En el centro, en la pequeña tarima, solo hay dos parejas (a veces varón-mujer, o en ocasiones solo mujeres). Quienes bailan deben conocer con maestría el zapateo, pues son en parte responsables de la cadencia en la que se sostiene la melodía. Así que las parejas del centro no solo bailan: tocan, ordenan, organizan la música. El baile es rotativo, quienes quieren ingresar al zapateo, dado que la pequeña tabla no soporta más de cuatro personas, tocan en el hombro a la pareja que está zapateando, que de manera ordenada se retira dándoles el paso, hasta que lleguen los próximos y repitan la operación.
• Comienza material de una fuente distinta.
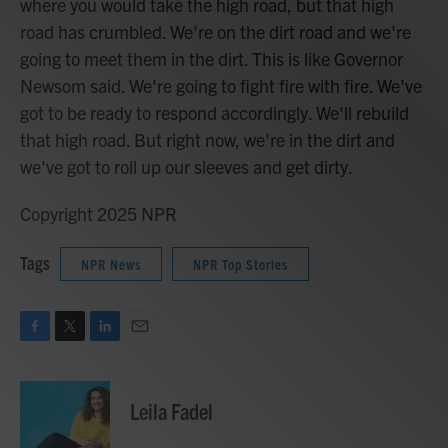
where you would take the high road, but that high
road has crumbled. We're on the dirt road and we're
going to meet them in the dirt. This is like Governor
Newsom said. We're going to fight fire with fire. We've
got to be ready to respond accordingly. We'll rebuild
that high road. But right now, we're in the dirt and
we've got to roll up our sleeves and get dirty.
Copyright 2025 NPR
Tags
NPR News
NPR Top Stories
F
T
L
E
a
w
i
m
c
i
n
a
e
t
k
i
Leila Fadel
b
t
e
l
o
e
d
Como las canciones son largas, permiten que varias duplas roten por la pista, hasta que concluya la música con un efusivo aplauso colectivo. Se calma el ambiente por unos minutos para volver a empezar rápidamente.
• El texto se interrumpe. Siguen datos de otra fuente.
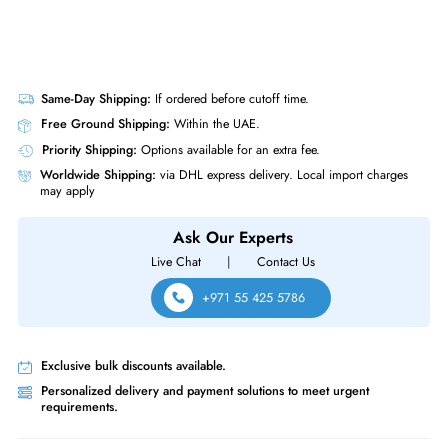
Same-Day Shipping:
If ordered before cutoff time.
Free Ground Shipping:
Within the UAE.
Priority Shipping:
Options available for an extra fee.
Worldwide Shipping:
via DHL express delivery. Local import charge
may apply
Ask Our Experts
Live Chat
|
Contact Us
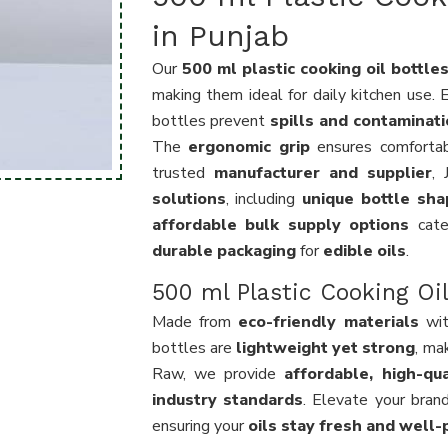
in Punjab
Our
500 ml plastic cooking oil bottle
making them ideal for daily kitchen use.
bottles prevent
spills and contaminat
The
ergonomic grip
ensures comfortab
trusted
manufacturer and supplier
,
solutions
, including
unique bottle sha
affordable bulk supply options
cate
durable packaging
for
edible oils
.
500 ml Plastic Cooking Oil
Made from
eco-friendly materials
wi
bottles are
lightweight yet strong
, ma
Raw, we provide
affordable, high-qua
industry standards
. Elevate your bran
ensuring your
oils stay fresh and well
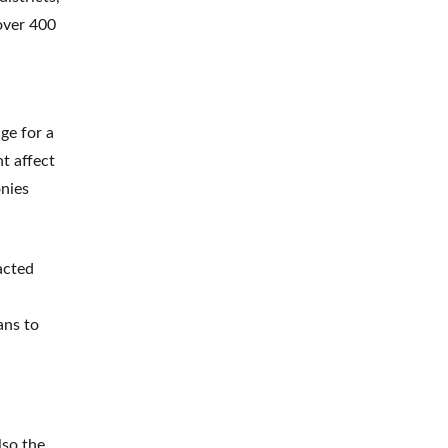
 over 400
ge for a
t affect
onies
acted
ans to
lso the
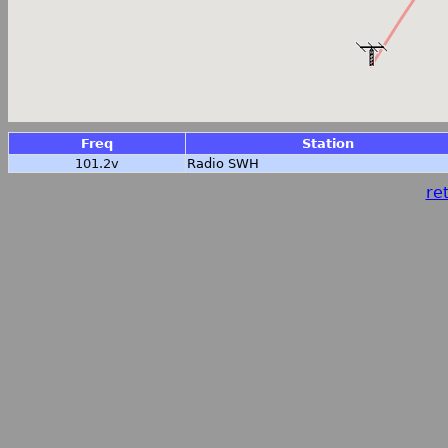
Freq
Station
101.2v
Radio SWH
ret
El son jarocho es de las tradiciones musicales que más me sorprenden en México. Es canto, es verso, es música, es improvisación, es composición. Todos participan como pueden y cuando quieren, sin protagonismos aplastantes. Unos tocan jarana, otros instrumentos rítmicos, algunos aplauden, los demás cantan. Nadie queda fuera. Quienes bailan tienen una responsabilidad capital con el tempo. Las letras oscilan entre la repetición y el ingenio. En ocasiones surgen conocidos estribillos, o a menudo pueden ser el resultado de la imaginación y juego de palabras que surge en diálogos jocosos entre los participantes. De hecho a un jaranero le escuché por primera vez la palabra “versar”, que es la operación del diálogo improvisado y rítmico que sucede entre quienes cantan. Por sus características, más que lógica de concierto, los fandangos se asemejan a representaciones teatrales: son irrepetibles, sucede lo que pudo acontecer esa noche gracias a las condiciones propias del momento. Al día siguiente, nada será igual, y sin embargo, habrá una continuidad, una tradición que se reinventa diariamente.

Entre que disfruto del pulque, veo la maestría, libertad y encanto con el que tocan todos, la destreza en los pies de quienes están al centro, el ambiente de complicidad colectiva que se ha generado por la música —ojo, con moderado consumo de alcohol—, llega el toque de realidad, el lado oscuro del México actual. Aparecen tres policías fuertemente armados, con casco, chalecos antibalas, armas largas y perros que olfatean todos los rincones. Consciente del clima de violencia que impera en el país, aunque la música no para, yo salgo cautelosamente del local y en la puerta me encuentro con una docena de uniformados y tres patrullas con sus luces rojas encendidas. Les pregunto qué sucede, me dicen que es un operativo de rutina. Como sé bien que la “rutina” es una ruleta que puede terminar mal, me retiro a nuevas búsquedas. Luego me comentan los amigos que se quedaron, que el asunto no pasó a mayores, tras no encontrar nada, la policía se fue permitiendo que siga la fiesta. Pero yo emprendo otros caminos. Al frente hay un salón de baile de salsa, y más allá una discoteca con música para el perreo. Es viernes, la noche no se acaba, pero esta crónica sí. En otra ocasión les cuento cómo terminó la noche xalapeña.